The Morgan dollars have gained a reputation for themselves many decades after their minting and circulation stopped. The last of the magnificent, beautiful and inspirational of the Morgan dollars to be minted remains the 1921 Morgan.
Today, the Morgan dollars are desired and prized by collectors and enthusiasts. But this always was not the case, especially during the time period when they were being minted, circulated and used. The public met the Morgan dollar coins with a tone of indifference and ignorance and it was several decades after their minting as stopped, the Morgan dollars replaced and some of them resurfaced that they gained a reputation, were seen as rare, beautiful and inspirational and became coins that were enjoyable and entertaining to collectors.
After the Liberty Seated dollar coin was discontinued in 1873, the silver mining industry was suffering from under consumption and especially after the silver strike at Comstock Lode in Nevada, there were many lobbying the government to begin producing silver dollar coins again. And thus, the Bland- Allison Act of 1878 was passed in Congress and this paved the way for the silver coins to be minted again and the Treasury to buy millions of worth of silver from the strike each month.
The coin was designed by George T. Morgan and during the circulation and usage period remained unpopular. It was considered as being too heavy and also unattractive. The coin depicted a left side portrait of Madam Liberty on the front facing side of the coin and a bald eagle with 3 arrows and an olive branch on the reverse.
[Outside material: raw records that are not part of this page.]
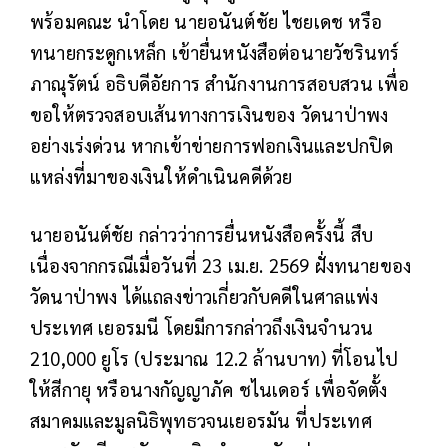
พร้อมคณะ นำโดย นายอนันต์ชัย ไชยเดช หรือ
ทนายกระดูกเหล็ก เข้ายื่นหนังสือต่อนายวัชรินทร์
ภาณุรัตน์ อธิบดีอัยการ สำนักงานการสอบสวน เพื่อ
ขอให้ตรวจสอบเส้นทางการเงินของ วัดนาป่าพง
อย่างเร่งด่วน หากเข้าข่ายการฟอกเงินและปกปิด
แหล่งที่มาของเงินให้ดำเนินคดีด้วย
นายอนันต์ชัย กล่าวว่าการยื่นหนังสือครั้งนี้ สืบ
เนื่องจากกรณีเมื่อวันที่ 23 เม.ย. 2569 ฝั่งทนายของ
วัดนาป่าพง ได้แถลงข่าวเกี่ยวกับคดีในศาลแพ่ง
ประเทศ เยอรมนี โดยมีการกล่าวถึงเงินจำนวน
210,000 ยูโร (ประมาณ 12.2 ล้านบาท) ที่โอนไป
ให้สีกายุ หรือนางกัญญาภัค ชไนเดอร์ เพื่อจัดตั้ง
สมาคมและมูลนิธิพุทธวจนเยอรมัน ที่ประเทศ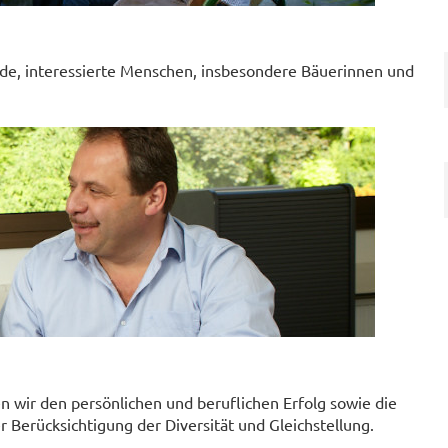
nde, interessierte Menschen, insbesondere Bäuerinnen und
 wir den persönlichen und beruflichen Erfolg sowie die
Berücksichtigung der Diversität und Gleichstellung.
The eagle was considered scrawny at the time of minting and use while the dollar was very commonly being known as the buzzard dollar since the eagle image resembled one.
The Morgan coins however managed to survive their unpopularity and were present as the US went through exciting and rapid changes such as the Old West and James and the Gang as well as the age of automobiles. Then there was also the Pittman Act passed in 1918 which called for over 270 million Morgan coins to be melted to meet demands of silver during the World War I. The silver was then sold to Britain, engaged heavily in the War at a rate of $1.0 per ounce.
There was a reminting of the Morgan dollar coins in 1921 when the Philadelphia, San Francisco and the Denver mint produced some 45 million Morgan coins. The 1921 Morgan was the only Morgan series coin to be minted at Denver. During the first minting phase, the locations of the mints coining the Morgan dollars were Philadelphia, New Orleans, San Francisco and Carson City.
The Morgan dollars over time and through the course of history have become extremely popular and now are far from being scorned or ridiculed as they were when introduced or when in use. Morgan coins survived changes, survived ignorance, and survived adversity of all forms and have become arguably the most desired and popular of the coins ever minted in the US.